Stephen Pratt

Professor Stephen Pratt

  • Professor of Music (1997-2000)

Stephen Pratt was the Gresham Professor of Music with Joanna McGregor between 1997 and 2000.

He is Professor of Music at Liverpool Hope University.

Professor Pratt studied first to be a teacher, at Christ’s College of Education, and later he continued his music studies at the Royal Manchester College of Music (conducting with George Hadjinikos) and then to under- and post-graduate study at Reading and Liverpool Universities. At Liverpool he studied composition with Hugh Wood, with whom he continued to study privately until 1975. He became known with works like the Piano Sonata (1974-5) and Star and Dead Leaves for flute and piano (1977) which were both selected for performance in the BBC Young Composers’ Forums of 1976 and 1978. In 1978 an Arts Council bursary enabled him to write his first orchestral work, Some of their Number (1978-9), which was commissioned by the RLPS and given its premiere by the RLPO under Simon Rattle in 1980; it was subsequently given three more performances by the orchestra under Barry Wordsworth in 1984. In 1987 his Strong Winds, Gentle Airs was performed in London at the Festival Hall by the Wirral Schools Concert Band, who had commissioned the work, and following this he became the Performing Rights Society’s composer-in residence to the Wirral which involved him in extended composition projects with pupils from Wirral Schools. In 1991 he completed the first part of Uneasy Vespers, commissioned for the 150th anniversary of the Royal Liverpool Philharmonic Society; it was premiered by the Royal Liverpool Philharmonic Choir and Orchestra with the Finzi Singers under Vernon Handley in the May of that year.
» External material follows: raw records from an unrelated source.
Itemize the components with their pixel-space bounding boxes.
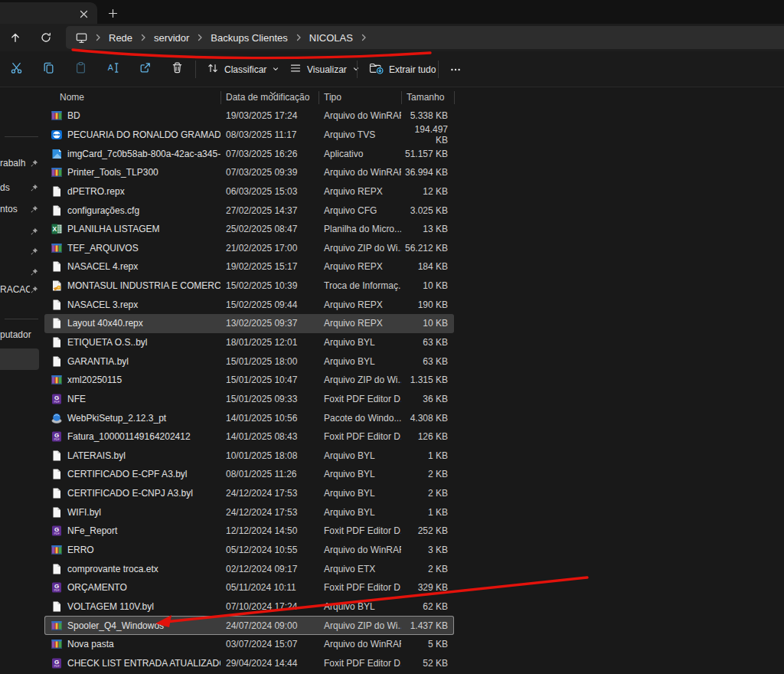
table-row[interactable]: xml2025011515/01/2025 10:47Arquivo ZIP d… bbox=[44, 371, 454, 390]
table-row[interactable]: CERTIFICADO E-CNPJ A3.byl24/12/2024 17:5… bbox=[44, 484, 454, 503]
winrar-icon bbox=[51, 166, 63, 178]
file-date-cell: 03/07/2024 15:07 bbox=[220, 639, 318, 649]
file-name: imgCard_7c0b58ab-800a-42ac-a345-4e30... bbox=[67, 149, 220, 159]
table-row[interactable]: imgCard_7c0b58ab-800a-42ac-a345-4e30...0… bbox=[44, 144, 454, 163]
file-name-cell: XPLANILHA LISTAGEM bbox=[44, 223, 220, 235]
sort-button[interactable]: Classificar bbox=[199, 57, 287, 82]
table-row[interactable]: VOLTAGEM 110V.byl07/10/2024 17:24Arquivo… bbox=[44, 597, 454, 617]
column-header-type[interactable]: Tipo bbox=[318, 88, 401, 106]
column-divider[interactable] bbox=[401, 91, 402, 104]
column-header-size[interactable]: Tamanho bbox=[401, 88, 454, 106]
table-row[interactable]: TEF_ARQUIVOS21/02/2025 17:00Arquivo ZIP … bbox=[44, 238, 454, 257]
rename-button[interactable]: A bbox=[99, 57, 126, 82]
table-row[interactable]: comprovante troca.etx02/12/2024 09:17Arq… bbox=[44, 559, 454, 578]
copy-button[interactable] bbox=[34, 57, 62, 82]
sidebar-item[interactable] bbox=[0, 222, 41, 240]
extract-all-button[interactable]: Extrair tudo bbox=[361, 57, 443, 82]
up-button[interactable] bbox=[5, 27, 26, 48]
table-row[interactable]: NASACEL 4.repx19/02/2025 15:17Arquivo RE… bbox=[44, 257, 454, 276]
table-row[interactable]: GPDFNFe_Report12/12/2024 14:50Foxit PDF … bbox=[44, 522, 454, 541]
table-row[interactable]: NASACEL 3.repx15/02/2025 09:44Arquivo RE… bbox=[44, 295, 454, 314]
file-type-cell: Arquivo REPX bbox=[318, 299, 401, 310]
table-row[interactable]: Nova pasta03/07/2024 15:07Arquivo do Win… bbox=[44, 635, 454, 654]
file-name: Fatura_100001149164202412 bbox=[67, 431, 191, 442]
sidebar-item[interactable]: ds bbox=[0, 178, 41, 197]
table-row[interactable]: WIFI.byl24/12/2024 17:53Arquivo BYL1 KB bbox=[44, 502, 454, 522]
sidebar-item-label: ds bbox=[0, 182, 30, 193]
sidebar-item-label: RACAO bbox=[0, 284, 30, 295]
column-divider[interactable] bbox=[454, 91, 455, 104]
table-row[interactable]: GPDFCHECK LIST ENTRADA ATUALIZADO (1)29/… bbox=[44, 654, 454, 673]
table-row[interactable]: GPDFORÇAMENTO05/11/2024 10:11Foxit PDF E… bbox=[44, 578, 454, 597]
table-row[interactable]: GPDFFatura_10000114916420241214/01/2025 … bbox=[44, 427, 454, 447]
file-date-cell: 05/11/2024 10:11 bbox=[220, 582, 318, 593]
table-row[interactable]: ETIQUETA O.S..byl18/01/2025 12:01Arquivo… bbox=[44, 333, 454, 352]
breadcrumb-item[interactable]: servidor bbox=[150, 32, 193, 44]
file-name: xml20250115 bbox=[67, 375, 122, 385]
file-name: NASACEL 4.repx bbox=[67, 261, 138, 272]
more-options-button[interactable] bbox=[443, 57, 469, 82]
sidebar-item[interactable]: RACAO bbox=[0, 280, 41, 299]
breadcrumb-item[interactable]: Rede bbox=[105, 32, 136, 44]
new-tab-button[interactable] bbox=[106, 7, 119, 19]
tab-close-button[interactable] bbox=[77, 8, 90, 20]
chevron-right-icon[interactable] bbox=[193, 33, 207, 42]
table-row[interactable]: Layout 40x40.repx13/02/2025 09:37Arquivo… bbox=[44, 314, 454, 333]
file-size-cell: 2 KB bbox=[401, 488, 454, 499]
refresh-button[interactable] bbox=[35, 27, 57, 48]
sidebar-item-this-pc[interactable]: putador bbox=[0, 326, 41, 344]
explorer-tab[interactable] bbox=[0, 2, 97, 24]
file-date-cell: 05/12/2024 10:55 bbox=[220, 545, 318, 555]
doc-icon bbox=[51, 450, 63, 462]
table-row[interactable]: Printer_Tools_TLP30007/03/2025 09:39Arqu… bbox=[44, 163, 454, 182]
table-row[interactable]: Spooler_Q4_Windowos24/07/2024 09:00Arqui… bbox=[44, 616, 454, 635]
chevron-right-icon[interactable] bbox=[136, 33, 150, 42]
table-row[interactable]: configurações.cfg27/02/2025 14:37Arquivo… bbox=[44, 201, 454, 220]
cut-button[interactable] bbox=[2, 57, 30, 82]
file-date-cell: 25/02/2025 08:47 bbox=[220, 224, 318, 234]
column-header-name[interactable]: Nome bbox=[44, 88, 220, 106]
file-name-cell: NASACEL 4.repx bbox=[44, 260, 220, 273]
file-date-cell: 13/02/2025 09:37 bbox=[220, 318, 318, 329]
view-button[interactable]: Visualizar bbox=[282, 57, 368, 82]
table-row[interactable]: dPETRO.repx06/03/2025 15:03Arquivo REPX1… bbox=[44, 182, 454, 201]
file-type-cell: Arquivo do WinRAR bbox=[318, 110, 401, 121]
file-size-cell: 252 KB bbox=[401, 525, 454, 536]
table-row[interactable]: LATERAIS.byl10/01/2025 18:08Arquivo BYL1… bbox=[44, 447, 454, 466]
table-row[interactable]: WebPkiSetup_2.12.3_pt14/01/2025 10:56Pac… bbox=[44, 408, 454, 427]
delete-button[interactable] bbox=[163, 57, 191, 82]
table-row[interactable]: GPDFNFE15/01/2025 09:33Foxit PDF Editor … bbox=[44, 390, 454, 409]
address-bar[interactable]: RedeservidorBackups ClientesNICOLAS bbox=[66, 26, 784, 49]
foxit-icon: GPDF bbox=[51, 430, 63, 443]
breadcrumb-item[interactable]: NICOLAS bbox=[305, 32, 357, 44]
file-name: Printer_Tools_TLP300 bbox=[67, 167, 158, 178]
breadcrumb-item[interactable]: Backups Clientes bbox=[207, 32, 291, 44]
cut-icon bbox=[10, 61, 23, 77]
table-row[interactable]: ERRO05/12/2024 10:55Arquivo do WinRAR3 K… bbox=[44, 541, 454, 560]
file-size-cell: 5 KB bbox=[401, 639, 454, 649]
file-date-cell: 15/01/2025 18:00 bbox=[220, 356, 318, 367]
column-divider[interactable] bbox=[220, 91, 221, 104]
pin-icon bbox=[30, 286, 38, 294]
table-row[interactable]: MONTASUL INDUSTRIA E COMERCIO DE...15/02… bbox=[44, 276, 454, 296]
table-row[interactable]: PECUARIA DO RONALDO GRAMADO - S...08/03/… bbox=[44, 126, 454, 145]
sidebar-item[interactable]: ntos bbox=[0, 200, 41, 218]
sidebar-item[interactable] bbox=[0, 263, 41, 281]
view-button-label: Visualizar bbox=[307, 64, 347, 75]
file-date-cell: 14/01/2025 10:56 bbox=[220, 413, 318, 424]
table-row[interactable]: BD19/03/2025 17:24Arquivo do WinRAR5.338… bbox=[44, 106, 454, 126]
file-name-cell: Printer_Tools_TLP300 bbox=[44, 166, 220, 178]
share-button[interactable] bbox=[131, 57, 158, 82]
chevron-right-icon[interactable] bbox=[91, 33, 105, 42]
table-row[interactable]: CERTIFICADO E-CPF A3.byl08/01/2025 11:26… bbox=[44, 465, 454, 484]
sidebar-item-selected[interactable] bbox=[0, 348, 39, 370]
copy-icon bbox=[42, 61, 55, 77]
paste-button[interactable] bbox=[67, 57, 94, 82]
sidebar-item[interactable]: rabalh bbox=[0, 154, 41, 172]
table-row[interactable]: GARANTIA.byl15/01/2025 18:00Arquivo BYL6… bbox=[44, 352, 454, 371]
table-row[interactable]: XPLANILHA LISTAGEM25/02/2025 08:47Planil… bbox=[44, 220, 454, 239]
chevron-right-icon[interactable] bbox=[292, 33, 305, 42]
chevron-right-icon[interactable] bbox=[357, 33, 371, 42]
column-divider[interactable] bbox=[318, 91, 319, 104]
sidebar-item[interactable] bbox=[0, 242, 41, 260]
At the request of Wells Cathedral School, he returned to the solo piano for At the turn of the year (1992), heard in Wells, London and more recently in performances by Joanna MacGregor and on Richard Casey’s CD recording; following that, a choral piece, With the drawing of this love (1993), first heard at the Chester Festival given by the Finzi Singers, directed by Paul Spicer; and a work for saxophone, string trio and tape, About time, which was first performed by Take Four in March 1995. In 1997 he completed a Violin Concerto, which he began in 1991, and in the July of that year Joanna MacGregor gave the first performance of The Song Within, a commission for the 1997 Chester Festival. In 1998 he completed Undulations and other Movements for the ensemble Psappha, which received its first performance at the Royal Northern College of Music in November 1999, and was subsequently issued on Psappha’s double CD Waterfront in December 1999. His tape work Four mini-tudes and thirty-three seconds (studies after John Cage) was heard at the Queen Elizabeth Hall in December 1998, and subsequently extracts were used on Joanna MacGregor’s CD of the music of John Cage, Perilous Night. An orchestral work, Surroundings, was a Millennium commission by the Liverpool Metropolitan Cathedral Concerts Society, and was first performed in the Cathedral in July, 2000.